APRA’s proposed governance changes for RSEs were contained in a discussion paper. APRA now proposes to amend its standard, SPS 510, to:

  • Require at least one third of the members of both the Board Audit Committee and Board Remuneration Committee to be independent directors;
  • Require the chair of both the above Boards to be an independent director;
  • Prohibit the chairperson of the Board from acting as the chair of the Board Audit Committee.

ASIC Releases Report on Interest-only Home Loans and Responsible Lending

ASIC has released Report 445 which reviewed over 140 individual interest-only home loan files from 11 ADI and non-ADI lenders.

The main findings from the report were:

  • Nearly all lenders had a lack of evidence of inquiries into clients’ requirements and objectives
  • Lenders did not always ensure consumers had sufficient income above their expenses and loan repayments
  • Volatile and irregular incomes were treated very differently by lenders
  • Lenders relied too much on expense benchmarks as opposed to actual inquiries re expenses
  • Capacity to pay after the interest-only period was not always based on residual-term payments
  • Some lenders showed a lack of flexibility for hardship variations for interest-only home loans.

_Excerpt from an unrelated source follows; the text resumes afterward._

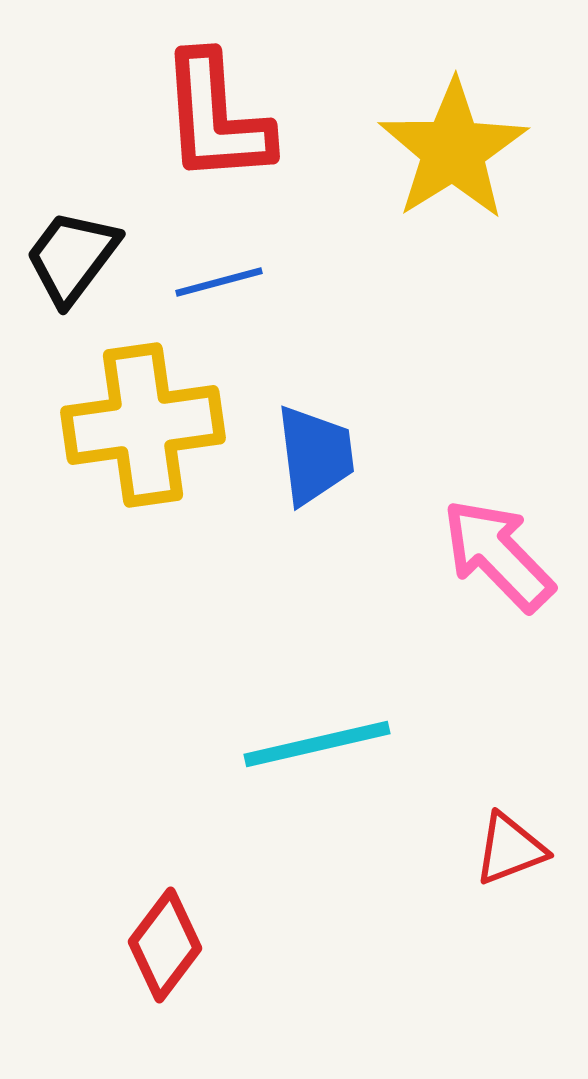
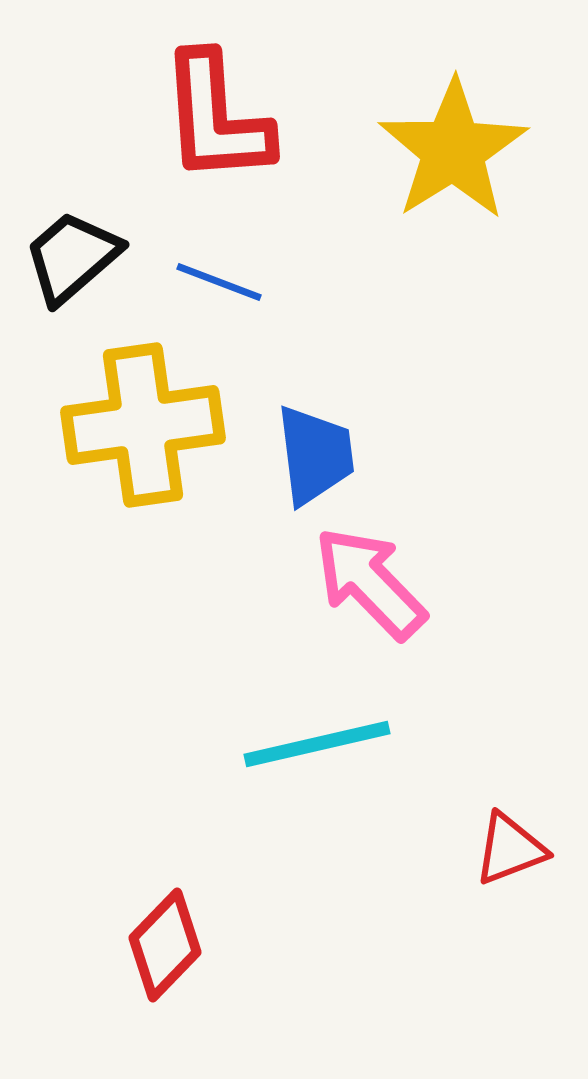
black trapezoid: rotated 12 degrees clockwise
blue line: rotated 36 degrees clockwise
pink arrow: moved 128 px left, 28 px down
red diamond: rotated 7 degrees clockwise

TIP: review your policies and procedures for dealing with interest-only loans. Read Report 445. Make any changes required to your policies and procedures.

Commercial Law

ACNs and TFNs to become a thing of the past?

In a red-tape busting move, Treasury has released an exposure draft Bill that, if enacted, will do away with Australian Company Numbers (ACNs) and Tax File Numbers (TFNs) for businesses. The Australian Business Number (ABN) would become the single numerical identifier for companies registered under the Corporations Act 2001. The changes are proposed to come into effect from 1 July 2016 and would apply to new registrations only. They would not affect existing registered companies.